Any help would be great. Thanks!
回答1:
sweep
is useful for these sorts of operations. For example, some dummy data where we divide each element in respective columns of matrix mat
by the corresponding value in the vector vec
:
mat <- matrix(1:25, ncol = 5)
vec <- seq(2, by = 2, length = 5)
sweep(mat, 2, vec, `/`)
In use we have:
> mat
[,1] [,2] [,3] [,4] [,5]
[1,] 1 6 11 16 21
[2,] 2 7 12 17 22
[3,] 3 8 13 18 23
[4,] 4 9 14 19 24
[5,] 5 10 15 20 25
> vec
[1] 2 4 6 8 10
> sweep(mat, 2, vec, `/`)
[,1] [,2] [,3] [,4] [,5]
[1,] 0.5 1.50 1.833333 2.000 2.1
[2,] 1.0 1.75 2.000000 2.125 2.2
[3,] 1.5 2.00 2.166667 2.250 2.3
[4,] 2.0 2.25 2.333333 2.375 2.4
[5,] 2.5 2.50 2.500000 2.500 2.5
> mat[,1] / vec[1]
[1] 0.5 1.0 1.5 2.0 2.5
回答2:
Just for variety, you could also use mapply
mx <- structure(list(X131.478.1 = c(4L, 93L, 123L), X131.478.2 = c(2L,
73L, 103L), X131.NSC.1 = c(2L, 88L, 96L), X131.NSC.2 = c(6L,
86L, 128L), X166.478.1 = c(7L, 58L, 46L), X166.478.2 = c(6L,
65L, 57L)), .Names = c("X131.478.1", "X131.478.2", "X131.NSC.1",
"X131.NSC.2", "X166.478.1", "X166.478.2"), class = "data.frame", row.names = c("1/2-SBSRNA4",
"A1BG", "A1BG-AS1"))
sf <- structure(list(V1 = c(1.066088, 0.9104053, 0.8642545, 0.9611866,
0.9711406, 1.0560121)), .Names = "V1", row.names = c("X131.478.1",
"X131.478.2", "X131.NSC.1", "X131.NSC.2", "X166.478.1", "X166.478.2"
), class = "data.frame")
mapply(function(x, y) x * y, mx, t(sf))
X131.478.1 X131.478.2 X131.NSC.1 X131.NSC.2 X166.478.1 X166.478.2
[1,] 4.264352 1.820811 1.728509 5.76712 6.797984 6.336073
[2,] 99.146184 66.459587 76.054396 82.66205 56.326155 68.640787
[3,] 131.128824 93.771746 82.968432 123.03188 44.672468 60.192690
But for this I think Josh's answer is better... and Gavin's is even better!
回答3:
This is nothing but element-wise matrix multiplication:
mat <- matrix(c(4,2,2,6,7,6, 93,73,88,86,58,65, 123,103,96,128,46,57), nrow=3, byrow=T)

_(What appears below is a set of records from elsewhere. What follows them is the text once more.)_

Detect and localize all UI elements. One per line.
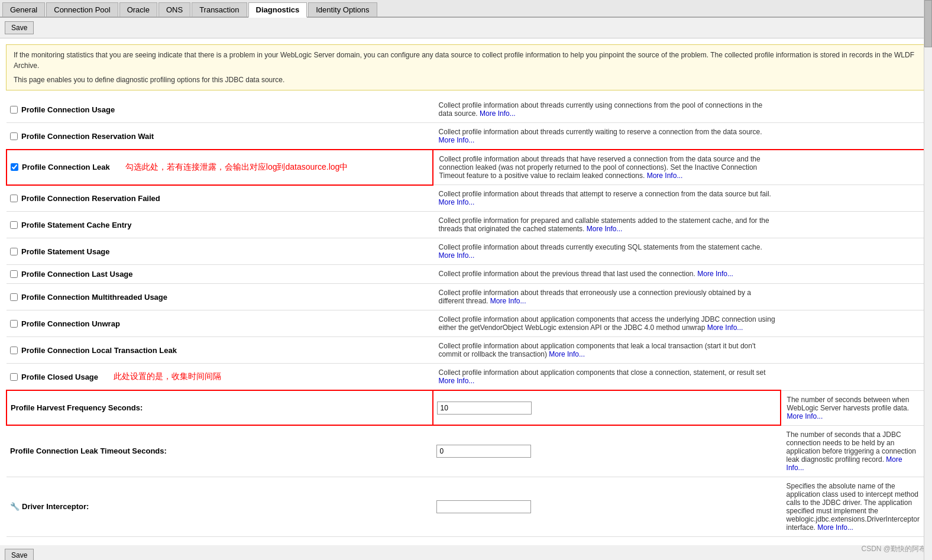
checkbox-profile-connection-reservation-failed[interactable] (10, 195, 18, 202)
bottom-toolbar: Save (0, 545, 932, 561)
label-harvest-frequency: Profile Harvest Frequency Seconds: (11, 403, 143, 412)
input-harvest-frequency[interactable] (437, 402, 532, 415)
save-button-bottom[interactable]: Save (5, 549, 34, 561)
label-profile-statement-cache-entry: Profile Statement Cache Entry (21, 221, 131, 229)
save-button-top[interactable]: Save (5, 21, 34, 34)
checkbox-profile-connection-multithreaded-usage[interactable] (10, 293, 18, 301)
icon-driver-interceptor: 🔧 (10, 502, 20, 511)
desc-profile-connection-local-transaction-leak: Collect profile information about applic… (433, 337, 781, 364)
more-link-profile-connection-reservation-wait[interactable]: More Info... (439, 136, 475, 144)
label-profile-closed-usage: Profile Closed Usage (21, 373, 98, 381)
tab-ons[interactable]: ONS (158, 2, 190, 17)
more-link-profile-connection-unwrap[interactable]: More Info... (707, 323, 743, 332)
desc-driver-interceptor: Specifies the absolute name of the appli… (781, 477, 925, 536)
checkbox-profile-connection-last-usage[interactable] (10, 270, 18, 278)
more-link-profile-connection-usage[interactable]: More Info... (480, 109, 516, 118)
row-driver-interceptor: 🔧Driver Interceptor:Specifies the absolu… (7, 477, 925, 536)
checkbox-profile-connection-local-transaction-leak[interactable] (10, 347, 18, 354)
desc-connection-leak-timeout: The number of seconds that a JDBC connec… (781, 425, 925, 477)
label-connection-leak-timeout: Profile Connection Leak Timeout Seconds: (10, 446, 167, 455)
desc-profile-closed-usage: Collect profile information about applic… (433, 364, 781, 391)
content-area: Profile Connection UsageCollect profile … (0, 96, 932, 543)
tab-connection-pool[interactable]: Connection Pool (46, 2, 118, 17)
top-toolbar: Save (0, 18, 932, 38)
annotation-profile-connection-leak: 勾选此处，若有连接泄露，会输出对应log到datasource.log中 (125, 162, 348, 173)
more-link-profile-connection-local-transaction-leak[interactable]: More Info... (549, 350, 585, 358)
label-driver-interceptor: Driver Interceptor: (22, 502, 89, 511)
row-harvest-frequency: Profile Harvest Frequency Seconds:The nu… (7, 390, 925, 425)
more-link-profile-statement-cache-entry[interactable]: More Info... (587, 225, 623, 233)
label-profile-connection-local-transaction-leak: Profile Connection Local Transaction Lea… (21, 346, 177, 355)
more-link-profile-statement-usage[interactable]: More Info... (439, 251, 475, 260)
more-link-profile-connection-leak[interactable]: More Info... (647, 171, 683, 180)
input-connection-leak-timeout[interactable] (436, 445, 531, 458)
checkbox-profile-connection-usage[interactable] (10, 106, 18, 114)
more-link-profile-connection-multithreaded-usage[interactable]: More Info... (490, 297, 526, 305)
desc-profile-statement-usage: Collect profile information about thread… (433, 238, 781, 265)
info-main-text: If the monitoring statistics that you ar… (14, 51, 914, 70)
desc-harvest-frequency: The number of seconds between when WebLo… (781, 390, 925, 425)
input-driver-interceptor[interactable] (436, 500, 531, 513)
desc-profile-connection-reservation-failed: Collect profile information about thread… (433, 185, 781, 212)
tab-transaction[interactable]: Transaction (192, 2, 247, 17)
watermark: CSDN @勤快的阿布 (861, 544, 926, 554)
checkbox-profile-connection-leak[interactable] (11, 163, 18, 171)
label-profile-connection-last-usage: Profile Connection Last Usage (21, 270, 133, 279)
row-connection-leak-timeout: Profile Connection Leak Timeout Seconds:… (7, 425, 925, 477)
more-link-driver-interceptor[interactable]: More Info... (817, 523, 853, 532)
checkbox-profile-closed-usage[interactable] (10, 373, 18, 381)
tab-bar: General Connection Pool Oracle ONS Trans… (0, 0, 932, 18)
checkbox-profile-statement-cache-entry[interactable] (10, 221, 18, 229)
scrollbar-thumb[interactable] (924, 0, 932, 47)
scrollbar[interactable] (924, 0, 932, 560)
label-profile-connection-reservation-failed: Profile Connection Reservation Failed (21, 194, 160, 203)
desc-profile-connection-reservation-wait: Collect profile information about thread… (433, 123, 781, 150)
annotation-profile-closed-usage: 此处设置的是，收集时间间隔 (114, 371, 221, 382)
more-link-harvest-frequency[interactable]: More Info... (787, 412, 823, 420)
label-profile-connection-leak: Profile Connection Leak (22, 163, 110, 171)
desc-profile-connection-unwrap: Collect profile information about applic… (433, 310, 781, 337)
label-profile-statement-usage: Profile Statement Usage (21, 247, 110, 256)
desc-profile-connection-usage: Collect profile information about thread… (433, 96, 781, 123)
tab-oracle[interactable]: Oracle (119, 2, 157, 17)
tab-general[interactable]: General (2, 2, 45, 17)
settings-table: Profile Connection UsageCollect profile … (6, 96, 926, 537)
desc-profile-connection-multithreaded-usage: Collect profile information about thread… (433, 284, 781, 310)
label-profile-connection-unwrap: Profile Connection Unwrap (21, 319, 120, 328)
more-link-profile-connection-reservation-failed[interactable]: More Info... (439, 198, 475, 206)
tab-identity-options[interactable]: Identity Options (308, 2, 377, 17)
desc-profile-connection-leak: Collect profile information about thread… (433, 150, 781, 185)
desc-profile-connection-last-usage: Collect profile information about the pr… (433, 265, 781, 284)
label-profile-connection-usage: Profile Connection Usage (21, 105, 115, 114)
checkbox-profile-connection-unwrap[interactable] (10, 320, 18, 328)
checkbox-profile-connection-reservation-wait[interactable] (10, 132, 18, 140)
checkbox-profile-statement-usage[interactable] (10, 248, 18, 255)
desc-profile-statement-cache-entry: Collect profile information for prepared… (433, 212, 781, 238)
more-link-profile-closed-usage[interactable]: More Info... (439, 377, 475, 385)
info-sub-text: This page enables you to define diagnost… (14, 75, 918, 85)
more-link-profile-connection-last-usage[interactable]: More Info... (697, 270, 733, 278)
label-profile-connection-multithreaded-usage: Profile Connection Multithreaded Usage (21, 293, 167, 302)
tab-diagnostics[interactable]: Diagnostics (248, 2, 308, 18)
label-profile-connection-reservation-wait: Profile Connection Reservation Wait (21, 132, 154, 141)
info-box: If the monitoring statistics that you ar… (6, 44, 926, 90)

vec = c(1.0660880,0.9104053,0.8642545,0.9611866,0.9711406,1.0560121)
mat %o% 1/vec
[,1] [,2] [,3] [,4] [,5] [,6]
[1,] 3.752035 2.080761 1.876018 6.242284 6.566062 6.242284
[2,] 102.152305 75.169342 96.660246 88.555663 63.707889 66.931606
[3,] 142.319190 97.536761 111.078392 121.210732 53.225063 53.976654
To do that we used the outer-product approach, since directly trying mat %*% 1/vec
gives an error on non-conformable arguments
because they have different shapes.
Or look at the many posts on https://stackoverflow.com/search?q=%5Br%5D+multiply+matrix+by+vector
回答4:
You could use transform
mx2 <- transform(mx,
X131.478.1=X131.478.1/sf["X131.478.1",1],
X131.478.2=X131.478.2/sf["X131.478.2",1],
etc
)
Quite a bit to type with 16 columns, but it should work.